Tuesday, June 16, 2015

Vibrant creationism and pale, male, stale evolution

The convergence of homo sapiens and Mr. Potato Heads has given the information technology industry a reprieve from the media scrutiny it had recently received for being too male, too white, and, if pressed, too Asian.

I'm indefatigably vigilant, however, and I'm not about to allow the icy chauvinists to escape the censure they so sorely deserve. To the contrary, I'm piling on. Not only have they hijacked high tech, it turns out they also predominate when it comes to accepting the theory of evolution as an explanation of the origin of humanity. They're stealing science right out from under the noses of disadvantaged groups like women and NAMs.
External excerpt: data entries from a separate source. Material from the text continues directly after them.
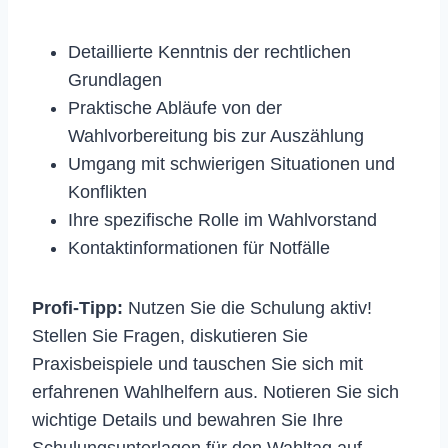
Detaillierte Kenntnis der rechtlichen
Grundlagen
Praktische Abläufe von der
Wahlvorbereitung bis zur Auszählung
Umgang mit schwierigen Situationen und
Konflikten
Ihre spezifische Rolle im Wahlvorstand
Kontaktinformationen für Notfälle
Profi-Tipp:
Nutzen Sie die Schulung aktiv!
Stellen Sie Fragen, diskutieren Sie
Praxisbeispiele und tauschen Sie sich mit
erfahrenen Wahlhelfern aus. Notieren Sie sich
wichtige Details und bewahren Sie Ihre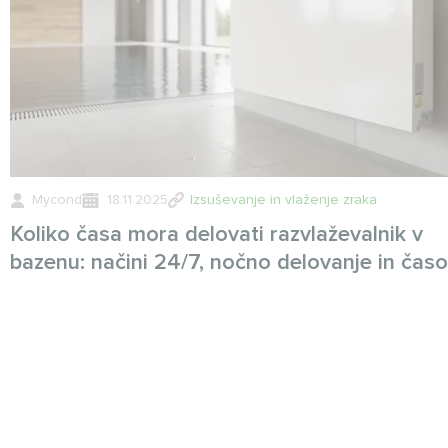
Mycond
18.11.2025
Izsuševanje in vlaženje zraka
Koliko časa mora delovati razvlaževalnik v
bazenu: načini 24/7, nočno delovanje in časo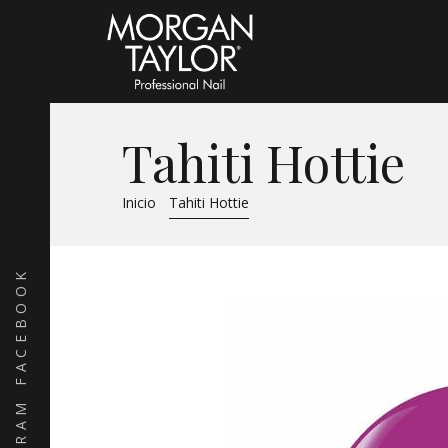
Tahiti Hottie
Inicio
Tahiti Hottie
FACEBOOK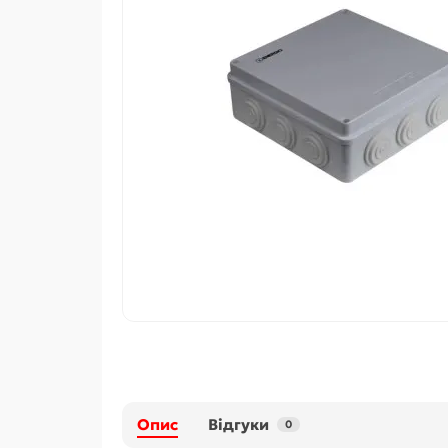
Опис
Відгуки
0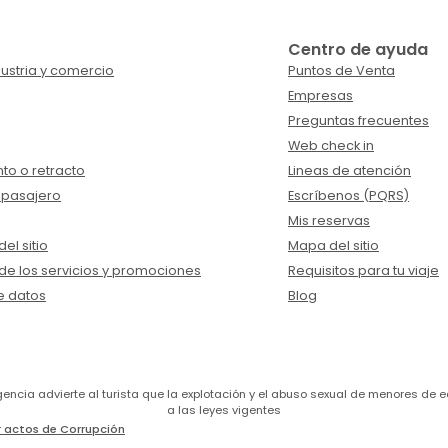
Centro de ayuda
ustria y comercio
Puntos de Venta
Empresas
Preguntas frecuentes
Web check in
to o retracto
Lineas de atención
 pasajero
Escríbenos (PQRS)
Mis reservas
el sitio
Mapa del sitio
de los servicios y promociones
Requisitos para tu viaje
e datos
Blog
a agencia advierte al turista que la explotación y el abuso sexual de menores 
a las leyes vigentes
 actos de Corrupción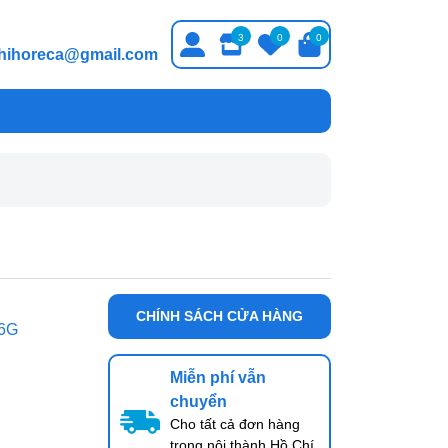
3
0
0
thihoreca@gmail.com
CHÍNH SÁCH CỬA HÀNG
6G
Miễn phí vẫn
chuyển
Cho tất cả đơn hàng
trong nội thành Hồ Chí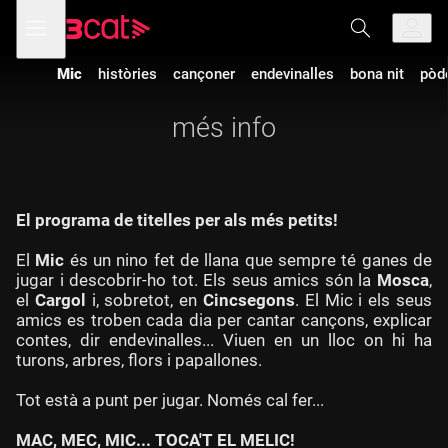
Anar
Anar
Obre
menú
a
al
de
la
contingut
navegació
navegació
Mic
històries
cançoner
endevinalles
bona nit
pòd
principal
més info
El programa de titelles per als més petits!
El
Mic
és un nino fet de llana que sempre té ganes de
jugar i descobrir-ho tot. Els seus amics són la
Mosca
,
el
Cargol
i, sobretot, en
Cincsegons
. El Mic i els seus
amics es troben cada dia per cantar cançons, explicar
contes, dir endevinalles... Viuen en un lloc on hi ha
turons, arbres, flors i papallones.
Tot està a punt per jugar. Només cal fer...
MAC, MEC, MIC... TOCA'T EL MELIC!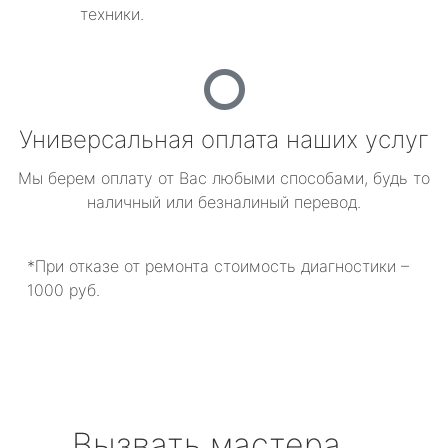
техники.
Универсальная оплата наших услуг
Мы берем оплату от Вас любыми способами, будь то
наличный или безналиный перевод.
*При отказе от ремонта стоимость диагностики –
1000 руб.
Вызвать мастера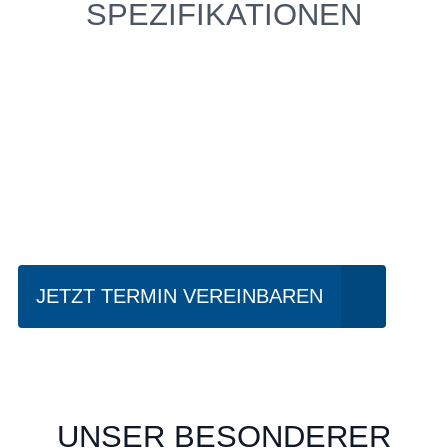
SPEZIFIKATIONEN
Einfach mal Probe
fahren?
JETZT TERMIN VEREINBAREN
UNSER BESONDERER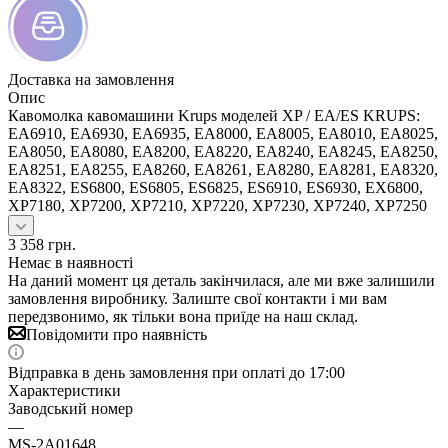
Доставка на замовлення
Опис
Кавомолка кавомашини Krups моделей XP / EA/ES KRUPS:
EA6910, EA6930, EA6935, EA8000, EA8005, EA8010, EA8025,
EA8050, EA8080, EA8200, EA8220, EA8240, EA8245, EA8250,
EA8251, EA8255, EA8260, EA8261, EA8280, EA8281, EA8320,
EA8322, ES6800, ES6805, ES6825, ES6910, ES6930, EX6800,
XP7180, XP7200, XP7210, XP7220, XP7230, XP7240, XP7250
3 358
грн.
Немає в наявності
На даний момент ця деталь закінчилася, але ми вже залишили
замовлення виробнику. Залиште свої контакти і ми вам
передзвонимо, як тільки вона приїде на наш склад.
Повідомити про наявність
Відправка в день замовлення при оплаті до 17:00
Характеристики
Заводський номер
—
MS-2A01648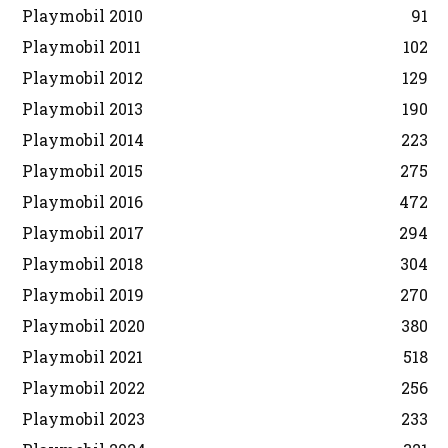
Playmobil 2010
91
Playmobil 2011
102
Playmobil 2012
129
Playmobil 2013
190
Playmobil 2014
223
Playmobil 2015
275
Playmobil 2016
472
Playmobil 2017
294
Playmobil 2018
304
Playmobil 2019
270
Playmobil 2020
380
Playmobil 2021
518
Playmobil 2022
256
Playmobil 2023
233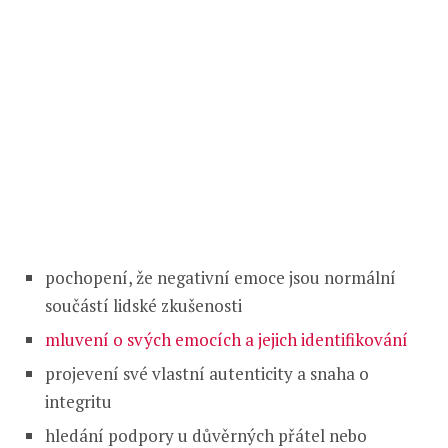
pochopení, že negativní emoce jsou normální
součástí lidské zkušenosti
mluvení o svých emocích a jejich identifikování
projevení své vlastní autenticity a snaha o
integritu
hledání podpory u důvěrných přátel nebo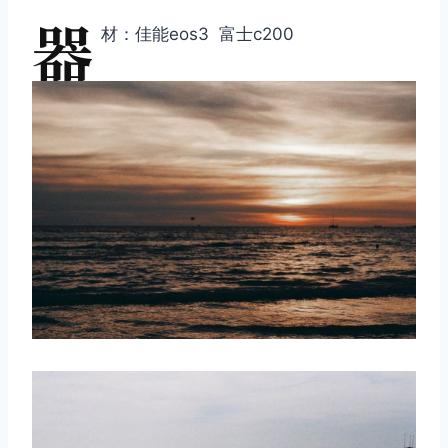
器
材：佳能eos3 富士c200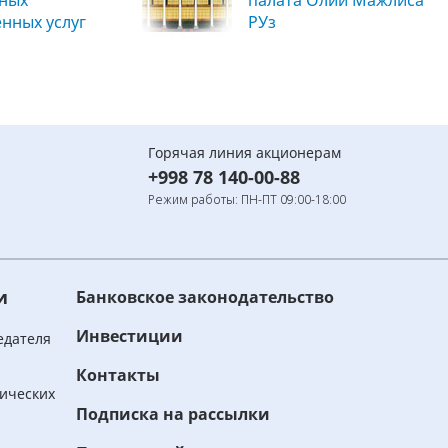
вных
палата Олий Мажлиса
енных услуг
РУз
Горячая линия акционерам
+998 78 140-00-88
Режим работы: ПН-ПТ 09:00-18:00
и
Банковское законодательство
Инвестиции
едателя
Контакты
ических
Подписка на рассылки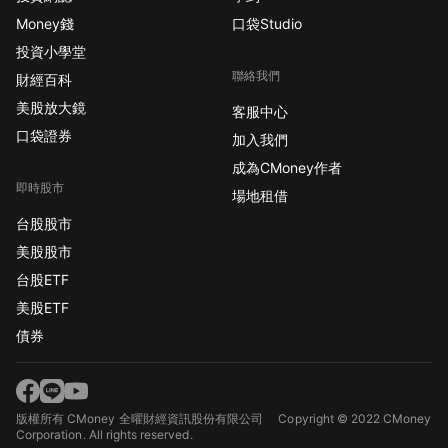
Money錢
口袋Studio
投資小學堂
聯絡我們
財經百科
美股放大鏡
客服中心
口袋證券
加入我們
成為CMoney作者
即時股市
場地租借
台股股市
美股股市
台股ETF
美股ETF
債券
版權所有 CMoney 全曜財經資訊股份有限公司
Copyright © 2022 CMoney
Corporation. All rights reserved.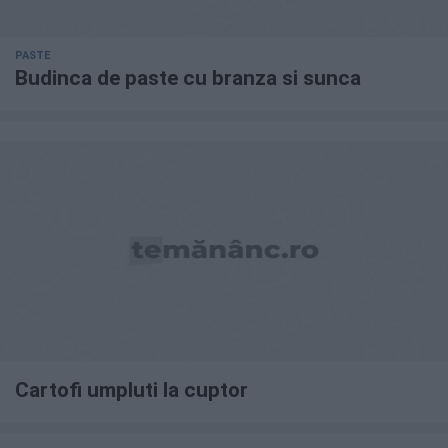
PASTE
Budinca de paste cu branza si sunca
Cartofi umpluti la cuptor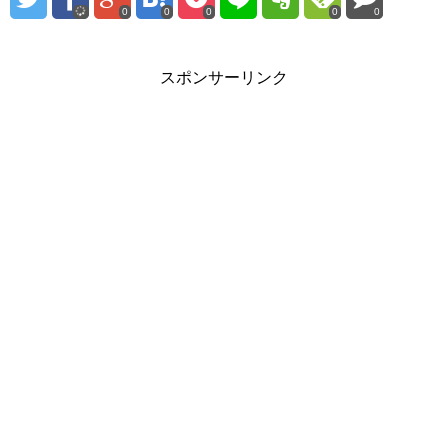
0
0
0
0
0
スポンサーリンク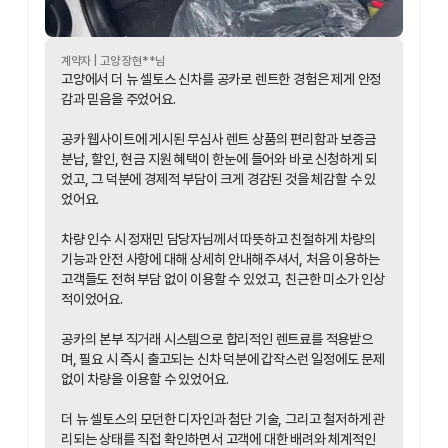
계약자 |
고양
장현
**님
고양에서 더 뉴 셀토스 신차를 공카로 렌트한 경험은 제게 안정
감과 믿음을 주었어요.
공카 웹사이트에 게시된 무심사 렌트 상품의 편리함과 보증금
분납, 할인, 현금 지원 혜택이 한눈에 들어와 바로 신청하게 되
었고, 그 덕분에 경제적 부담이 크게 경감된 것을 체감할 수 있
었어요.
차량 인수 시 정재민 담당자님께서 따뜻하고 친절하게 차량의
기능과 안전 사항에 대해 상세히 안내해주셔서, 처음 이용하는
고객들도 전혀 부담 없이 이용할 수 있었고, 친근한 미소가 인상
적이었어요.
공카의 본부 직거래 시스템으로 합리적인 렌트료를 적용받으
며, 필요 시 즉시 출고되는 신차 덕분에 갑작스런 일정에도 문제
없이 차량을 이용할 수 있었어요.
더 뉴 셀토스의 모던한 디자인과 첨단 기술, 그리고 철저하게 관
리되는 상태를 직접 확인하면서 고객에 대한 배려와 체계적인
The following tables show the percentages of people, first by race and then by sex, who concur with the assertion that "Human beings, as we know them today, evolved from earlier species of animals" (n = 5,238). For contemporary relevance, all responses are from the year 2000 on.

By race:

RaceEvolved
Asian71.2%
White54.1%
Hispanic46.7%
Black37.9%

And by sex:

SexEvolved
Men58.5%
Women41.5%

GSS variables used: RACECEN1(1)(2)(4-10)(15-16), SEX(1)(2), EVOLVED, YEAR(2000-2014)

3 comments:

Jokah Macpherson said...

Oh, you know, they're probably just disagreeing on the grounds of "species" being a human construct with no clearly defined biological basis, which therefore nothing could have evolved from.

Ridiculous said...

Evolution by means of natural selection is racist and sexist on the flawed current understanding of the terms, so this is fitting. Atheism is too for that matter. Neither are mentioned though because who? Whom?

Dan said...

New CDC births data came out this week. Whites, blacks and Hispanics each had a 1% increase in number of births over the previous year.

Since whites are older and because of immigration, one would expect that their proportion of births would diminish, all other things being equal. That it is not suggests that the fertility rate of whites is actually increasing relative to the other groups.